Cette méthode ici décrite, que je ne connais pas de prime abord, ne va pas à l’encontre de ce qui est fait en cabinet d’orthophonie, mais n’en est qu’une petite partie. En effet, les « causes » de la dyslexie peuvent être multiples, et les manifestations du troubles ne sont pas toujours d’origine visuelle (c’est d’ailleurs une minorité, puisque la grande majorité est due à un déficit d’ordre phonologique). La pensée en images, selon mon humble avis, n’est pas tant la cause de la dyslexie, qu’un moyen de compensation développé par les enfants dyslexiques pour compenser leurs difficultés phonologiques. En rééducation, une des pistes suivies est de passer par la voie de lecture « directe », ou lexicale, celle qui fait du sens directement, sans passer par des conversions graphèmes-phonèmes laborieuses pour ces enfants. Ce moyen de compensation est donc certainement utile à beaucoup d’enfants (dont celui de votre amie), mais il a l’air de prendre quelques raccourcis et de confondre un peu cause et conséquences.

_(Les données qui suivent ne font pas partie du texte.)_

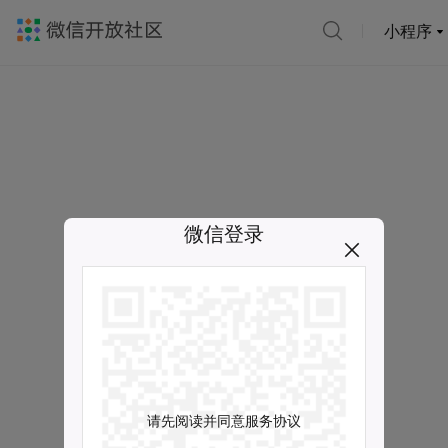
小程序
微信登录
请先阅读并同意服务协议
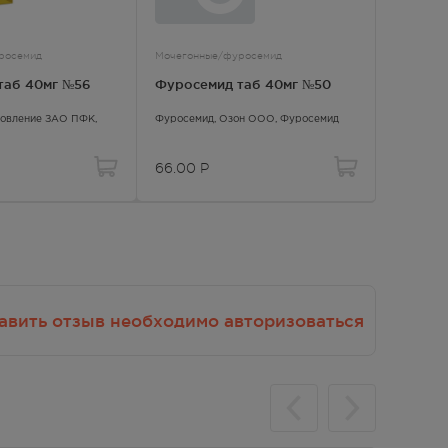
лекарственными препаратами и
,
другие виды взаимодействия
росемид
Мочегонные/фуросемид
ожных
таб 40мг №56
Фуросемид таб 40мг №50
новление ЗАО ПФК,
Фуросемид
, Озон ООО,
Фуросемид
рея,
66.00
Р
авить отзыв необходимо авторизоваться
у,
я.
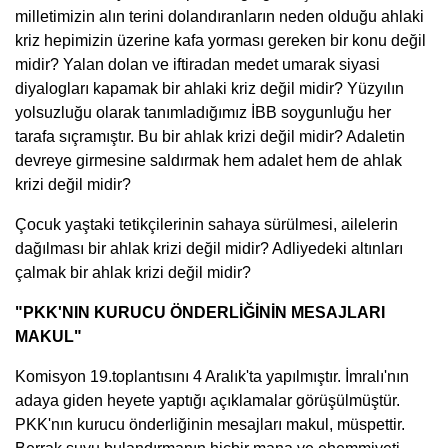
milletimizin alın terini dolandıranların neden olduğu ahlaki
kriz hepimizin üzerine kafa yorması gereken bir konu değil
midir? Yalan dolan ve iftiradan medet umarak siyasi
diyalogları kapamak bir ahlaki kriz değil midir? Yüzyılın
yolsuzluğu olarak tanımladığımız İBB soygunluğu her
tarafa sıçramıştır. Bu bir ahlak krizi değil midir? Adaletin
devreye girmesine saldırmak hem adalet hem de ahlak
krizi değil midir?
Çocuk yaştaki tetikçilerinin sahaya sürülmesi, ailelerin
dağılması bir ahlak krizi değil midir? Adliyedeki altınları
çalmak bir ahlak krizi değil midir?
"PKK'NIN KURUCU ÖNDERLİĞİNİN MESAJLARI
MAKUL"
Komisyon 19.toplantısını 4 Aralık'ta yapılmıştır. İmralı'nın
adaya giden heyete yaptığı açıklamalar görüşülmüştür.
PKK'nın kurucu önderliğinin mesajları makul, müspettir.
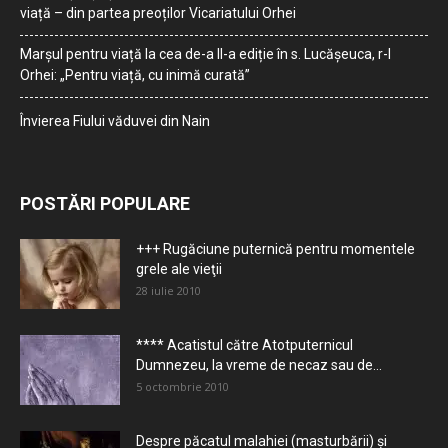
viață – din partea preoților Vicariatului Orhei
Marșul pentru viață la cea de-a II-a ediție în s. Lucășeuca, r-l
Orhei: „Pentru viață, cu inimă curată”
Învierea Fiului văduvei din Nain
POSTĂRI POPULARE
+++ Rugăciune puternică pentru momentele
grele ale vieţii
28 iulie 2010
**** Acatistul către Atotputernicul
Dumnezeu, la vreme de necaz sau de...
5 octombrie 2010
Despre păcatul malahiei (masturbării) şi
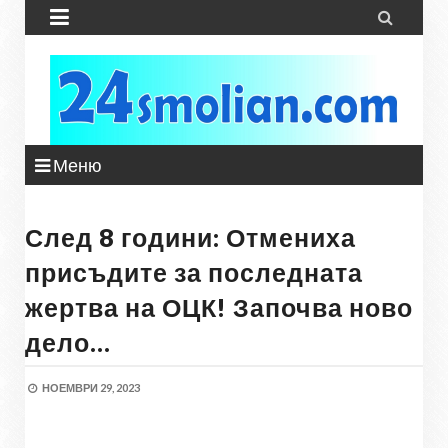


Меню
След 8 години: Отмениха
присъдите за последната
жертва на ОЦК! Започва ново
дело…
НОЕМВРИ 29, 2023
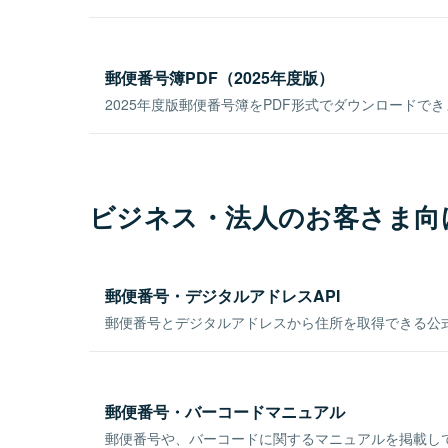
郵便番号簿PDF（2025年度版）
2025年度版郵便番号簿をPDF形式でダウンロードで
ビジネス・法人のお客さま向
郵便番号・デジタルアドレスAPI
郵便番号とデジタルアドレスから住所を取得できる公式
郵便番号・バーコードマニュアル
郵便番号や、バーコードに関するマニュアルを掲載し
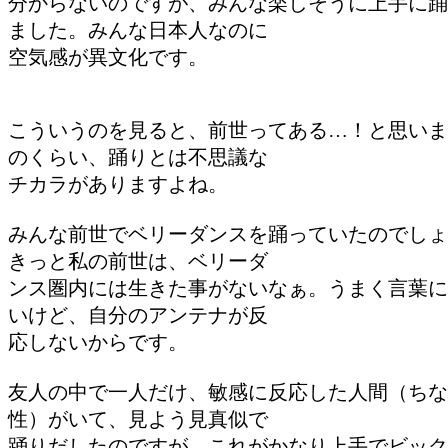
分からないのですが、みんな楽しそうに上手に踊
ました。みんな日本人なのに
空気感が異文化です。
こういうのを見ると、前世ってある…！と思いま
のくらい、踊りとは不思議な
チカラがありますよね。
みんな前世でベリーダンスを踊っていたのでしょ
きっと私の前世は、ベリーダ
ンス圏内には生きた事がないなぁ。うまく言葉に
いけど、自分のアンテナが反
応しないからです。
友人の中で一人だけ、敏感に反応した人間（ちな
性）がいて、見よう見真似で
踊りだしたのですが、これがかなり上手でビック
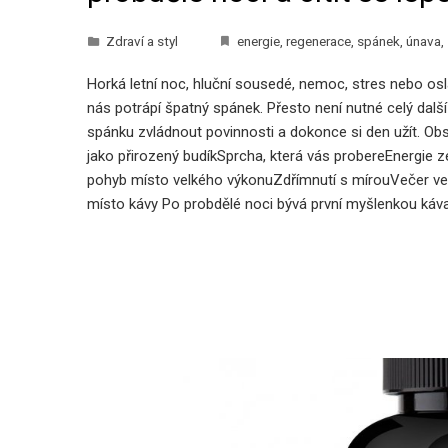
Zdraví a styl
energie
,
regenerace
,
spánek
,
únava
,
Horká letní noc, hluční sousedé, nemoc, stres nebo osl
rky A Investice, Které
Jarní Květiny Na Mezinárodní Den Že
nás potrápí špatný spánek. Přesto není nutné celý další
Potvrzují Oblibu Řezaných Tulipánů
spánku zvládnout povinnosti a dokonce si den užít. O
jako přirozený budíkSprcha, která vás probereEnergie z
9 března, 2026
pohyb místo velkého výkonuZdřímnutí s mírouVečer ve
místo kávy Po probdělé noci bývá první myšlenkou káva.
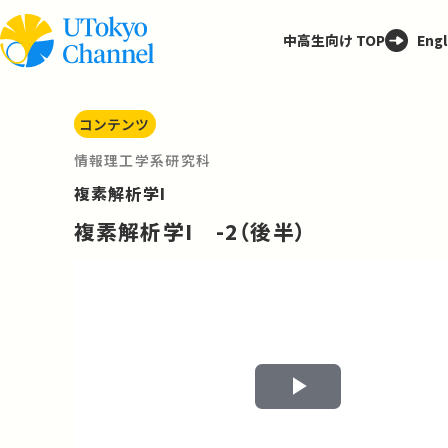
中高生向け TOP
Engl
コンテンツ
情報理工学系研究科
複素解析学I
複素解析学I -2（後半）
Play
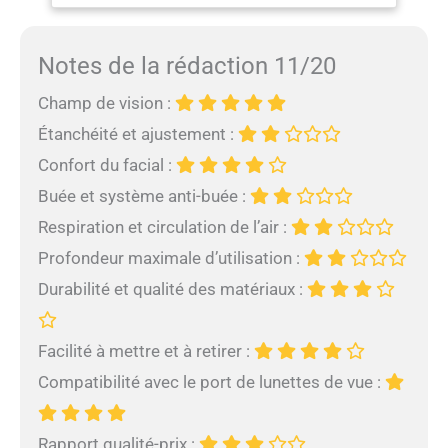
pour Adultes et
ajustement parfait et
Enfants (Blue White,
confortable, établisant de
S/M)
Notes de la rédaction 11/20
nouvelles normes de
confort. 🏊 Système
Champ de vision :
amélioré : l'édition améliorée
dispose d'une plus grande
Étanchéité et ajustement :
chambre et de 2 soupapes
Confort du facial :
d'admission pour permettre
à l'air de circuler librement à
Buée et système anti-buée :
l'intérieur et à l'extérieur. Le
Respiration et circulation de l’air :
masque SN01 sépare le
canal d'inhalation et
Profondeur maximale d’utilisation :
d'expiration et empêche
Durabilité et qualité des matériaux :
l'accumulation de CO2, ce
qui facilite la respiration et
empêche la buée pendant
Facilité à mettre et à retirer :
longtemps. 🏊 Vue
panoramique à 180° : le
Compatibilité avec le port de lunettes de vue :
design intégral offre une
plus grande zone de
visualisation, garantissant
Rapport qualité-prix :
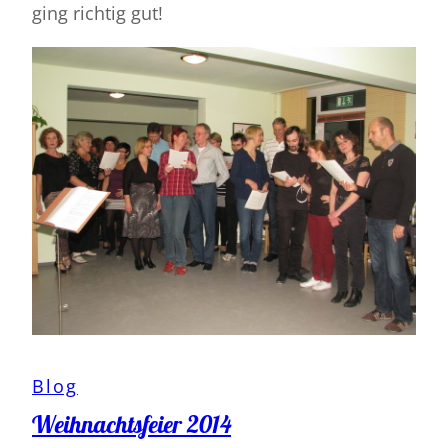
ging richtig gut!
Blog
Weihnachtsfeier 2014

Et dans tous les cas, pour toutes les pathologies, une méthode qui prétend trouver la cause de tous les maux et surtout de les « traiter » est toujours à prendre avec beaucoup de pincettes ! Les troubles dys sont neurodéveloppementaux, spécifiques et durables, et ne sont donc pas « guérissables », mais plutôt compensables.
Loin de moi l’idée de vouloir lancer une polémique, l’approche est intéressant, mais j’avais juste envie de tirer les garde-fous sur toute méthode dite « miracle » !
Bravo pour votre travail, j’ai toujours été admirative, même si j’ai changé de direction !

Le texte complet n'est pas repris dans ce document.